"The HPV vaccine is considered a life-saving cancer preventer, but is it a potentially deadly dose for girls?" This was the promo for Wednesday's episode of Katie, Katie Couric's daytime talk show on ABC. Couric, whose husband passed away from colon cancer, is known for being a relatively responsible journalist when it comes to health care issues, so despite this needlessly alarmist advertising, I held out hope that her show would demonstrate that no matter how adamant a very small group of people are that their health problems are caused by the HPV vaccine, there is no evidence that the HPV vaccine is dangerous. Sadly, my hopes were dashed as Couric spent a half-hour of her show drumming up fears that the vaccine will make you very ill or even kill you.
On the anti-vaccine side: Couric's guests included a mother whose daughter died of undetermined causes 18 days after getting the vaccination; another mother and her daughter, who came down with a hodgepodge of symptoms that sound an awful lot like depression a few days after the vaccine; and Dr. Diane Harper, a skeptic of the Centers for Disease Control and Prevention's push to vaccinate all girls and who is careful to avoid obvious untruths but has been criticized for her involvement in the anti-vaccination movement. On the pro-vaccination side, Couric only hosted one guest, Dr. Mallika Marshall, a ratio that wildly underplays how dominant the pro-vaccination opinion is in the medical profession. Marshall was only given a few minutes to state that vaccines are safe and that the side effects mentioned by other guests were probably unrelated to the vaccine. Unfortunately, Couric and her producers allowed these facts to be totally overshadowed by the heartrending tales told by the two mothers.
These women—who work with the group SaneVax, which promotes all sorts of anti-scientific nonsense and embraces known fraud Dr. Andrew Wakefield—are telling stories that no doubt sound quite convincing to most viewers. Couric, the journalist, notes none of these red flags: a dizzying array of symptoms attributed to the vaccine that haven't shown up in any controlled studies, an unwillingness to consider that there might be other causes of the symptoms, and an extremely generous view of how much time a vaccine can sit in our systems mysteriously doing damage through unknown avenues. (Controlled studies that carefully track symptoms have found that in some very rare cases, there is an allergic reaction to the shot, but that reaction manifests "a few minutes to a few hours" after the vaccination.) One of the mothers even openly admits she went doctor-hunting until she finally got one willing to tell her what she wanted to hear and who she notably doesn't name. Couric, the former anchor of the CBS Evening News, doesn't challenge her.
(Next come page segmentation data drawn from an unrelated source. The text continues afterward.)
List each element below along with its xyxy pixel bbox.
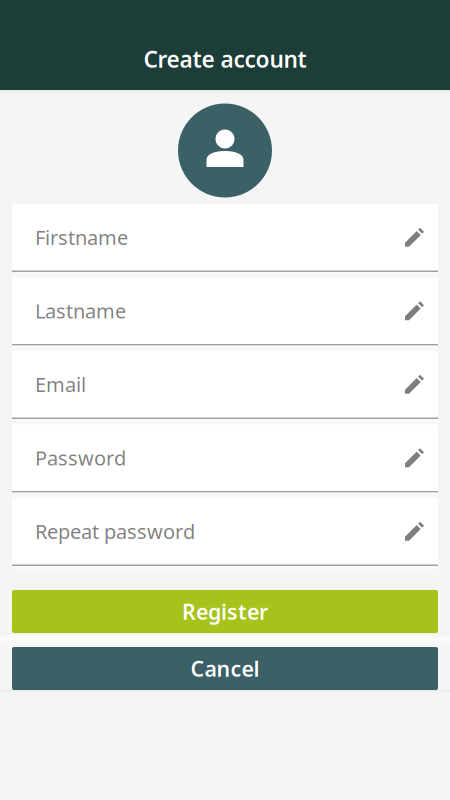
- button[interactable]: Firstname: [12, 204, 438, 278]
- button[interactable]: Password: [12, 424, 438, 498]
- staticText: Firstname: [35, 224, 128, 251]
- staticText: Lastname: [35, 298, 126, 324]
- staticText: Email: [35, 371, 86, 398]
- staticText: Register: [182, 597, 268, 626]
- staticText: Create account: [144, 44, 306, 74]
- button[interactable]: Email: [12, 351, 438, 424]
- button[interactable]: Repeat password: [12, 498, 438, 572]
- button[interactable]: Register: [12, 590, 438, 633]
- staticText: Password: [35, 444, 126, 471]
- staticText: Repeat password: [35, 518, 195, 545]
- button[interactable]: Lastname: [12, 278, 438, 351]
- button[interactable]: Cancel: [12, 647, 438, 690]
- staticText: Cancel: [190, 654, 260, 683]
Then there's Harper, who presents herself as a reasonable person, insofar as she openly admits side effects are rare and that the HPV vaccine does work. However, she then claims that the vaccine stops offering protection after five years, even though the CDC says that the effects are long-lasting. She also tries to minimize the vaccine's efficacy by claiming that kids can get some kinds of HPV before they start having sex, while eliding that they are very unlikely to get the kinds that cause cervical cancer and ignoring that the rates of HPV transmission from sex are way higher. Harper also casually endorses the conclusion that these girls suffered from vaccine-related illness. But what's really troubling is that she aggressively promotes regular Pap smears as the better and safer alternative to vaccines, claiming that with the new Pap test, we can prevent "100 percent" of cervical cancer. Never mind that despite this better test, the gaps in Pap testing mean that 4,000 women die a year of cervical cancer. And never mind that the Cleveland Clinic says there is a 10 to 20 percent false negative rate for the test. Indeed, she speaks so glowingly of Pap tests that the viewer walks away with the impression that the tests do something to prevent precancerous cells from forming. She doesn't actually mention what happens if the Pap finds the cells (they have to be scraped off, often in a procedure that requires putting a patient under, which has its own risks), which is absolutely more likely to happen if you don't get vaccinated.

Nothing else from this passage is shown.